▸ ACTION ITEM: If a line in the entries below holds the string "section", copy it.

▸ RECORDS SUPPLIED:
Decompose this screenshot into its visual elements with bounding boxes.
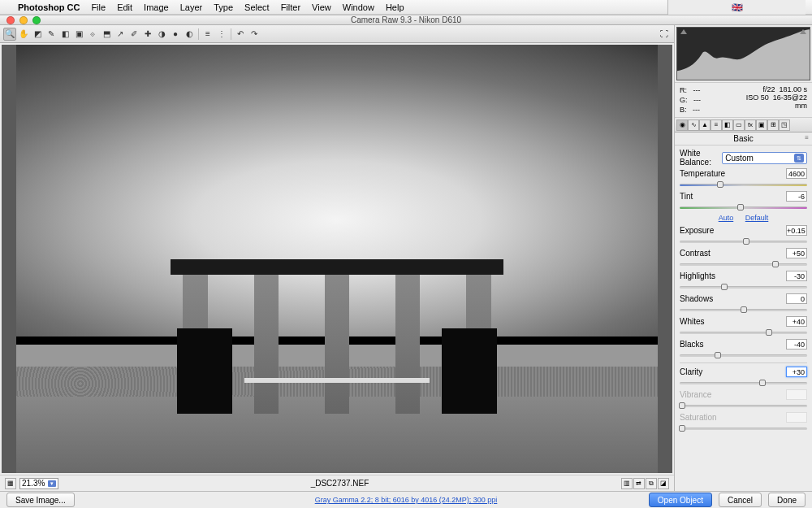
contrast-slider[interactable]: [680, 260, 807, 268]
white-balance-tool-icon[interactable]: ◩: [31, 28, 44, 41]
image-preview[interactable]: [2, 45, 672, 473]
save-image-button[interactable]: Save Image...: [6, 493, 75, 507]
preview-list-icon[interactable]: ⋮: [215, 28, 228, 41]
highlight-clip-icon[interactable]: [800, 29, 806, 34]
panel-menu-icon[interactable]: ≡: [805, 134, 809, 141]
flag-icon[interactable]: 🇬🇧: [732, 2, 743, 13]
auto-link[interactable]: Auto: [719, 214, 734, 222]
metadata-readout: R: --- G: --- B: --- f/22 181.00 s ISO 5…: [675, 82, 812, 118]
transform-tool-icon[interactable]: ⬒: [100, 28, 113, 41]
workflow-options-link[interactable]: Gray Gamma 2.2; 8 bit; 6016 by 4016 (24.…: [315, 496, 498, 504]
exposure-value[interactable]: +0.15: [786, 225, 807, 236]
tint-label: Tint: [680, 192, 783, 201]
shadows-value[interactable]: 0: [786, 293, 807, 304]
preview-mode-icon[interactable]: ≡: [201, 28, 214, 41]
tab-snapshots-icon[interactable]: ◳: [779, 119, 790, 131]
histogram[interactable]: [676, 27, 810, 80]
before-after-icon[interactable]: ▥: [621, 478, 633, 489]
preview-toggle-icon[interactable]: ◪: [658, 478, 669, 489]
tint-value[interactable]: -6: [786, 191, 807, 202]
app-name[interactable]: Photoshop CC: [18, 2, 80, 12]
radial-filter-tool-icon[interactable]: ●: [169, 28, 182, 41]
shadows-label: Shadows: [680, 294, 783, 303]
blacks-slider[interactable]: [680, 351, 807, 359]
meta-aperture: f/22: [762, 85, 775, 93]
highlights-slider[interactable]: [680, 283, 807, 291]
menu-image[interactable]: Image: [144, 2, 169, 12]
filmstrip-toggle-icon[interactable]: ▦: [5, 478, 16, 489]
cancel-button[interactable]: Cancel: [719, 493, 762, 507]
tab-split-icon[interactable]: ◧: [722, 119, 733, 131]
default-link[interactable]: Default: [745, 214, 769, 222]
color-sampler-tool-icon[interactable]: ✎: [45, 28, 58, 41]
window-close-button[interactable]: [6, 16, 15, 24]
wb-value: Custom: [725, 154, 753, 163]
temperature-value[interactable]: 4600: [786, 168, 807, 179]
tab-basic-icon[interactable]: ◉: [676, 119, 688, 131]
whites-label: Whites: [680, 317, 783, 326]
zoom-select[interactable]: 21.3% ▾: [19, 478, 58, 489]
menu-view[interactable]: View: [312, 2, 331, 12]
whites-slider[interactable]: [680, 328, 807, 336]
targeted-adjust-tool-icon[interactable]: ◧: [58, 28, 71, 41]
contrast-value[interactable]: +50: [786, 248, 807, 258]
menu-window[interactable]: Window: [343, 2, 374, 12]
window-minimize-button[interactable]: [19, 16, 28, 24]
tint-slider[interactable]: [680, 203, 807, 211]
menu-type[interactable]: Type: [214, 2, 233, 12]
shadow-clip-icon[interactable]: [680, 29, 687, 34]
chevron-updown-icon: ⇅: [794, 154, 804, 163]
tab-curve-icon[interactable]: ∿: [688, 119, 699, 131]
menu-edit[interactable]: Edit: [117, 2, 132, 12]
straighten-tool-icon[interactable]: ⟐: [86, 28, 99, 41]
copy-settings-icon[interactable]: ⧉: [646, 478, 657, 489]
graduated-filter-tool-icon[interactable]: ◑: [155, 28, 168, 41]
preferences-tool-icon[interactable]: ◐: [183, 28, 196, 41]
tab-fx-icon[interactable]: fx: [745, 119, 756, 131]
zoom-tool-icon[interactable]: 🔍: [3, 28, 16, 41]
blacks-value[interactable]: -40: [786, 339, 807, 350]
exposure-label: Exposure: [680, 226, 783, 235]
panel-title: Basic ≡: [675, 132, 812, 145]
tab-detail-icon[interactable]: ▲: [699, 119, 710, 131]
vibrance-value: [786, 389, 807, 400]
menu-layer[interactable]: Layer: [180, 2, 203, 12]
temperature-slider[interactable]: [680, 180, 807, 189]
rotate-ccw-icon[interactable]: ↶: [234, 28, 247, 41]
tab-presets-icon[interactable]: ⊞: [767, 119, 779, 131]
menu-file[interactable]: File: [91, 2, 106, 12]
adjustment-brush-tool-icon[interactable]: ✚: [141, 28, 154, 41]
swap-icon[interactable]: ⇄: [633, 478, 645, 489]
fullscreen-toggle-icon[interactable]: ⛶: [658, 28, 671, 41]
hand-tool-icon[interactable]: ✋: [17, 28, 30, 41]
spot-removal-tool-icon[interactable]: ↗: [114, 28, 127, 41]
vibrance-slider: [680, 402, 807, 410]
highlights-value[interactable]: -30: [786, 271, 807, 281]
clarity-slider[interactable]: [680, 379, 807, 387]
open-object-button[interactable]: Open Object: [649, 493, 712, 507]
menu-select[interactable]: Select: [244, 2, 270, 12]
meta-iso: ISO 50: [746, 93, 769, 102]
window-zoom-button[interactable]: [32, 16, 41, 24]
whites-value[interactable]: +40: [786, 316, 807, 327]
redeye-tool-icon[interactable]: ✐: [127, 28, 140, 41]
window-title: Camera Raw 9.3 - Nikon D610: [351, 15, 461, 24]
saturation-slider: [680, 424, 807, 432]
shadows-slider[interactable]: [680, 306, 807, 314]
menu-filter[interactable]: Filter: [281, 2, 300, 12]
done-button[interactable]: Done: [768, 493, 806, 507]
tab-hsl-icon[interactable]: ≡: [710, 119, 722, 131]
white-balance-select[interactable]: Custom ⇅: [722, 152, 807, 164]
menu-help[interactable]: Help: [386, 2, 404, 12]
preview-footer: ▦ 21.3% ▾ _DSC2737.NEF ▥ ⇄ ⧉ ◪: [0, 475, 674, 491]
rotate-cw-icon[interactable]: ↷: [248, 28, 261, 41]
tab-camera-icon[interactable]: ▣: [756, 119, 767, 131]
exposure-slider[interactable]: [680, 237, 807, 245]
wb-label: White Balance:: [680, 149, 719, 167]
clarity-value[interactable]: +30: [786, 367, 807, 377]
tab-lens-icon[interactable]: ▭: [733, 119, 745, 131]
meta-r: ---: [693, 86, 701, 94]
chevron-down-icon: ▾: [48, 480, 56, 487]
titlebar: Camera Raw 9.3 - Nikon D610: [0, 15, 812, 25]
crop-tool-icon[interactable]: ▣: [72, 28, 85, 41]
...
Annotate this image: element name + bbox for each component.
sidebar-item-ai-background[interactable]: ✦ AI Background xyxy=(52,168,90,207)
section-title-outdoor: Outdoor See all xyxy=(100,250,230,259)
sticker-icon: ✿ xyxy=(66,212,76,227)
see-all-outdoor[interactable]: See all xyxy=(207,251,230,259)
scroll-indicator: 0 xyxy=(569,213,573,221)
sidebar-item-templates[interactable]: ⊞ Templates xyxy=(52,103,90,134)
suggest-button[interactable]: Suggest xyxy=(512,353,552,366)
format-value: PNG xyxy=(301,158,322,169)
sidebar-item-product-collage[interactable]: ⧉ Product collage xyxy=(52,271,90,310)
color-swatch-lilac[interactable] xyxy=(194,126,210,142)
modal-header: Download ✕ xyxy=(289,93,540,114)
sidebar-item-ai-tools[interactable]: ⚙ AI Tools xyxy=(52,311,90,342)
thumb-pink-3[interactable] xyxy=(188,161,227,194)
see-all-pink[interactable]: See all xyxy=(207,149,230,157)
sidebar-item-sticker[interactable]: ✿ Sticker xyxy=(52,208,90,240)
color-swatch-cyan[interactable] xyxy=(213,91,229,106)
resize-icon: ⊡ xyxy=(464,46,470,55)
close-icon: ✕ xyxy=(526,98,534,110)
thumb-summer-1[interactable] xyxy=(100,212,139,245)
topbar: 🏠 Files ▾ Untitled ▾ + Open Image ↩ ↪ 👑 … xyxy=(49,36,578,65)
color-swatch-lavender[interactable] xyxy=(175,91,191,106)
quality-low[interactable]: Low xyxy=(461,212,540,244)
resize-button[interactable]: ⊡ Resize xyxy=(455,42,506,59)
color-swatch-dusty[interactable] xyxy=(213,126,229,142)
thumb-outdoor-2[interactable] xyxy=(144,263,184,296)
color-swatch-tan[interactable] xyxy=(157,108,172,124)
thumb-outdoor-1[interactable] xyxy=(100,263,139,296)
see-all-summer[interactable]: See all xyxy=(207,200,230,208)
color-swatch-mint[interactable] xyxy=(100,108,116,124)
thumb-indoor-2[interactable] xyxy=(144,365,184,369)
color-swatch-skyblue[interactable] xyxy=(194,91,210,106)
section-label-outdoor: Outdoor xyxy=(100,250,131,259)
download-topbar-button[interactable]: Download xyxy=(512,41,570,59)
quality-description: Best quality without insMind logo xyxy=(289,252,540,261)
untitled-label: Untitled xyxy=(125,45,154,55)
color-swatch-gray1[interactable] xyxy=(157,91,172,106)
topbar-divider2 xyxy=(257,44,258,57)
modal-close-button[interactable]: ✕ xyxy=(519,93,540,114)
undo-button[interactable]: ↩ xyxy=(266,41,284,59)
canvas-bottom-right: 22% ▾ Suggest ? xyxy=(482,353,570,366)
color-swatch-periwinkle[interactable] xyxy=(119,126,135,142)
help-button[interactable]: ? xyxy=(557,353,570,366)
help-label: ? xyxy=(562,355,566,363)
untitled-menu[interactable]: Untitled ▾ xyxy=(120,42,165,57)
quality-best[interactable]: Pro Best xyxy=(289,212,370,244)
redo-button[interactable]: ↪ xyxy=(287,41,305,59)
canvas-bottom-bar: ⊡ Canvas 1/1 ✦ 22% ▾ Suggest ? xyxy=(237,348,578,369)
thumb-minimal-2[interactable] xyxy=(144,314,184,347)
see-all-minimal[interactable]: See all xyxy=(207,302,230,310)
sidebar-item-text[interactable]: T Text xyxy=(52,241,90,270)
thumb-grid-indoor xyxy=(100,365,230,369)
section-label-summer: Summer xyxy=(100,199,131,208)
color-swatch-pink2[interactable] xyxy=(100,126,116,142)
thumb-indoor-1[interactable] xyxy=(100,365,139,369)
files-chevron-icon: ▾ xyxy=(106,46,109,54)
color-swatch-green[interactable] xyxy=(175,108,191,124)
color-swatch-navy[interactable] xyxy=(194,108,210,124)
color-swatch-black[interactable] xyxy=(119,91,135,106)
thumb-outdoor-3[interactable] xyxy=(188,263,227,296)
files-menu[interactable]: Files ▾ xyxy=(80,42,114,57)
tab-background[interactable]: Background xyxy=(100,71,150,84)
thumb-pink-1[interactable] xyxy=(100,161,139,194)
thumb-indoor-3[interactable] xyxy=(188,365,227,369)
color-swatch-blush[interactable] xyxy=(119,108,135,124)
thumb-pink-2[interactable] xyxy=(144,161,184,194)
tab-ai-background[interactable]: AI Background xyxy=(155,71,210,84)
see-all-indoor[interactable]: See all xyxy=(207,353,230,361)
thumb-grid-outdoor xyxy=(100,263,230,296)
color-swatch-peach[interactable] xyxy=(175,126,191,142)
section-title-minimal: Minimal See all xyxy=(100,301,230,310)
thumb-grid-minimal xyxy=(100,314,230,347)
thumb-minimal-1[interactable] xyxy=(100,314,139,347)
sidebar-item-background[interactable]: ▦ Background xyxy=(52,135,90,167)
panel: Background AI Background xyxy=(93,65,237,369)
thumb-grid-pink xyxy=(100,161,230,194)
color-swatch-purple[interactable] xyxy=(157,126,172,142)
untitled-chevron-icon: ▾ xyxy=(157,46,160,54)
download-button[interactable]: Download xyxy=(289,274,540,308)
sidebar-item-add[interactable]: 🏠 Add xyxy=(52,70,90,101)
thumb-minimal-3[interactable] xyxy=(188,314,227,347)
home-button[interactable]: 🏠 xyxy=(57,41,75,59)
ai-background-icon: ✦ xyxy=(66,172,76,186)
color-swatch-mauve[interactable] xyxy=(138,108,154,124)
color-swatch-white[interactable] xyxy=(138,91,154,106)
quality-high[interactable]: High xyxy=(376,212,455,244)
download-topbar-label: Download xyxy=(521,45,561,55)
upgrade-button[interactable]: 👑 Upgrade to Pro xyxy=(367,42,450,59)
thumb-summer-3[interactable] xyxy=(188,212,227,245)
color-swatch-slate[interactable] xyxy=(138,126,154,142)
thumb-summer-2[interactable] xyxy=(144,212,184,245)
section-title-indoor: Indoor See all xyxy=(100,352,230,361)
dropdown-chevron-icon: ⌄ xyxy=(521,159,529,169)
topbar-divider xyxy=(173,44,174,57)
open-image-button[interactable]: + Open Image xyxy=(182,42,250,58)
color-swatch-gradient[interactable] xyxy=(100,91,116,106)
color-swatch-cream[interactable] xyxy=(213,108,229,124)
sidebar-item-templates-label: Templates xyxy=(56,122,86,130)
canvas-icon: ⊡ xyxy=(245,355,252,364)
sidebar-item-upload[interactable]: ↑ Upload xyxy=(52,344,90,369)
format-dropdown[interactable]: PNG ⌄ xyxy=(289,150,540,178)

▸ TASK RESULT:
section-title-outdoor: Outdoor See all xyxy=(100,250,230,259)
section-label-outdoor: Outdoor xyxy=(100,250,131,259)
section-label-summer: Summer xyxy=(100,199,131,208)
section-title-minimal: Minimal See all xyxy=(100,301,230,310)
section-title-indoor: Indoor See all xyxy=(100,352,230,361)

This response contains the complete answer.